#### [WHAT YOU NEED TO DO]
All records must be quoted exactly. Omit the pictures.

#### [EXTRACTED INFORMATION]

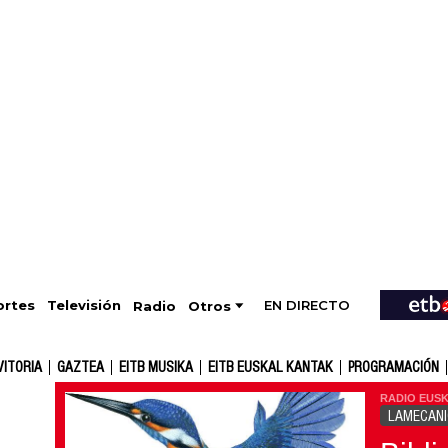
EN DIRECTO
Televisión
rtes
Radio
Otros
VITORIA
GAZTEA
EITB MUSIKA
EITB EUSKAL KANTAK
PROGRAMACIÓN
RADIO EUSK
LAMECAN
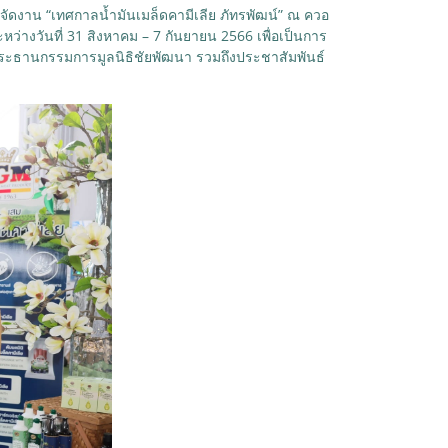
ัดงาน “เทศกาลน้ำมันเมล็ดคามีเลีย ภัทรพัฒน์” ณ ควอ
ระหว่างวันที่ 31 สิงหาคม – 7 กันยายน 2566 เพื่อเป็นการ
ระธานกรรมการมูลนิธิชัยพัฒนา รวมถึงประชาสัมพันธ์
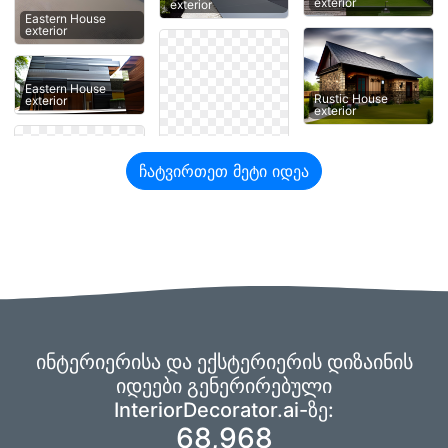
exterior
exterior
Eastern House
exterior
Eastern House
Rustic House
exterior
exterior
ჩატვირთეთ მეტი იდეა
ინტერიერისა და ექსტერიერის დიზაინის
იდეები გენერირებული
InteriorDecorator.ai-ზე:
68,968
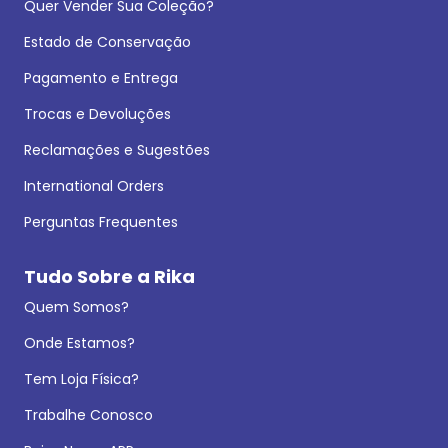
Quer Vender Sua Coleção?
Estado de Conservação
Pagamento e Entrega
Trocas e Devoluções
Reclamações e Sugestões
International Orders
Perguntas Frequentes
Tudo Sobre a Rika
Quem Somos?
Onde Estamos?
Tem Loja Física?
Trabalhe Conosco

#### [SOLUTION TO THIS EXERCISE]
EN DIRECTO
Televisión
rtes
Radio
Otros
VITORIA
GAZTEA
EITB MUSIKA
EITB EUSKAL KANTAK
PROGRAMACIÓN
RADIO EUSK
LAMECAN
ัดงาน “เทศกาลน้ำมันเมล็ดคามีเลีย ภัทรพัฒน์” ณ ควอ
ระหว่างวันที่ 31 สิงหาคม – 7 กันยายน 2566 เพื่อเป็นการ
ระธานกรรมการมูลนิธิชัยพัฒนา รวมถึงประชาสัมพันธ์
exterior
exterior
Eastern House
exterior
Eastern House
Rustic House
exterior
exterior
ჩატვირთეთ მეტი იდეა
ინტერიერისა და ექსტერიერის დიზაინის
იდეები გენერირებული
InteriorDecorator.ai-ზე:
68,968
Quer Vender Sua Coleção?
Estado de Conservação
Pagamento e Entrega
Trocas e Devoluções
Reclamações e Sugestões
International Orders
Perguntas Frequentes
Tudo Sobre a Rika
Quem Somos?
Onde Estamos?
Tem Loja Física?
Trabalhe Conosco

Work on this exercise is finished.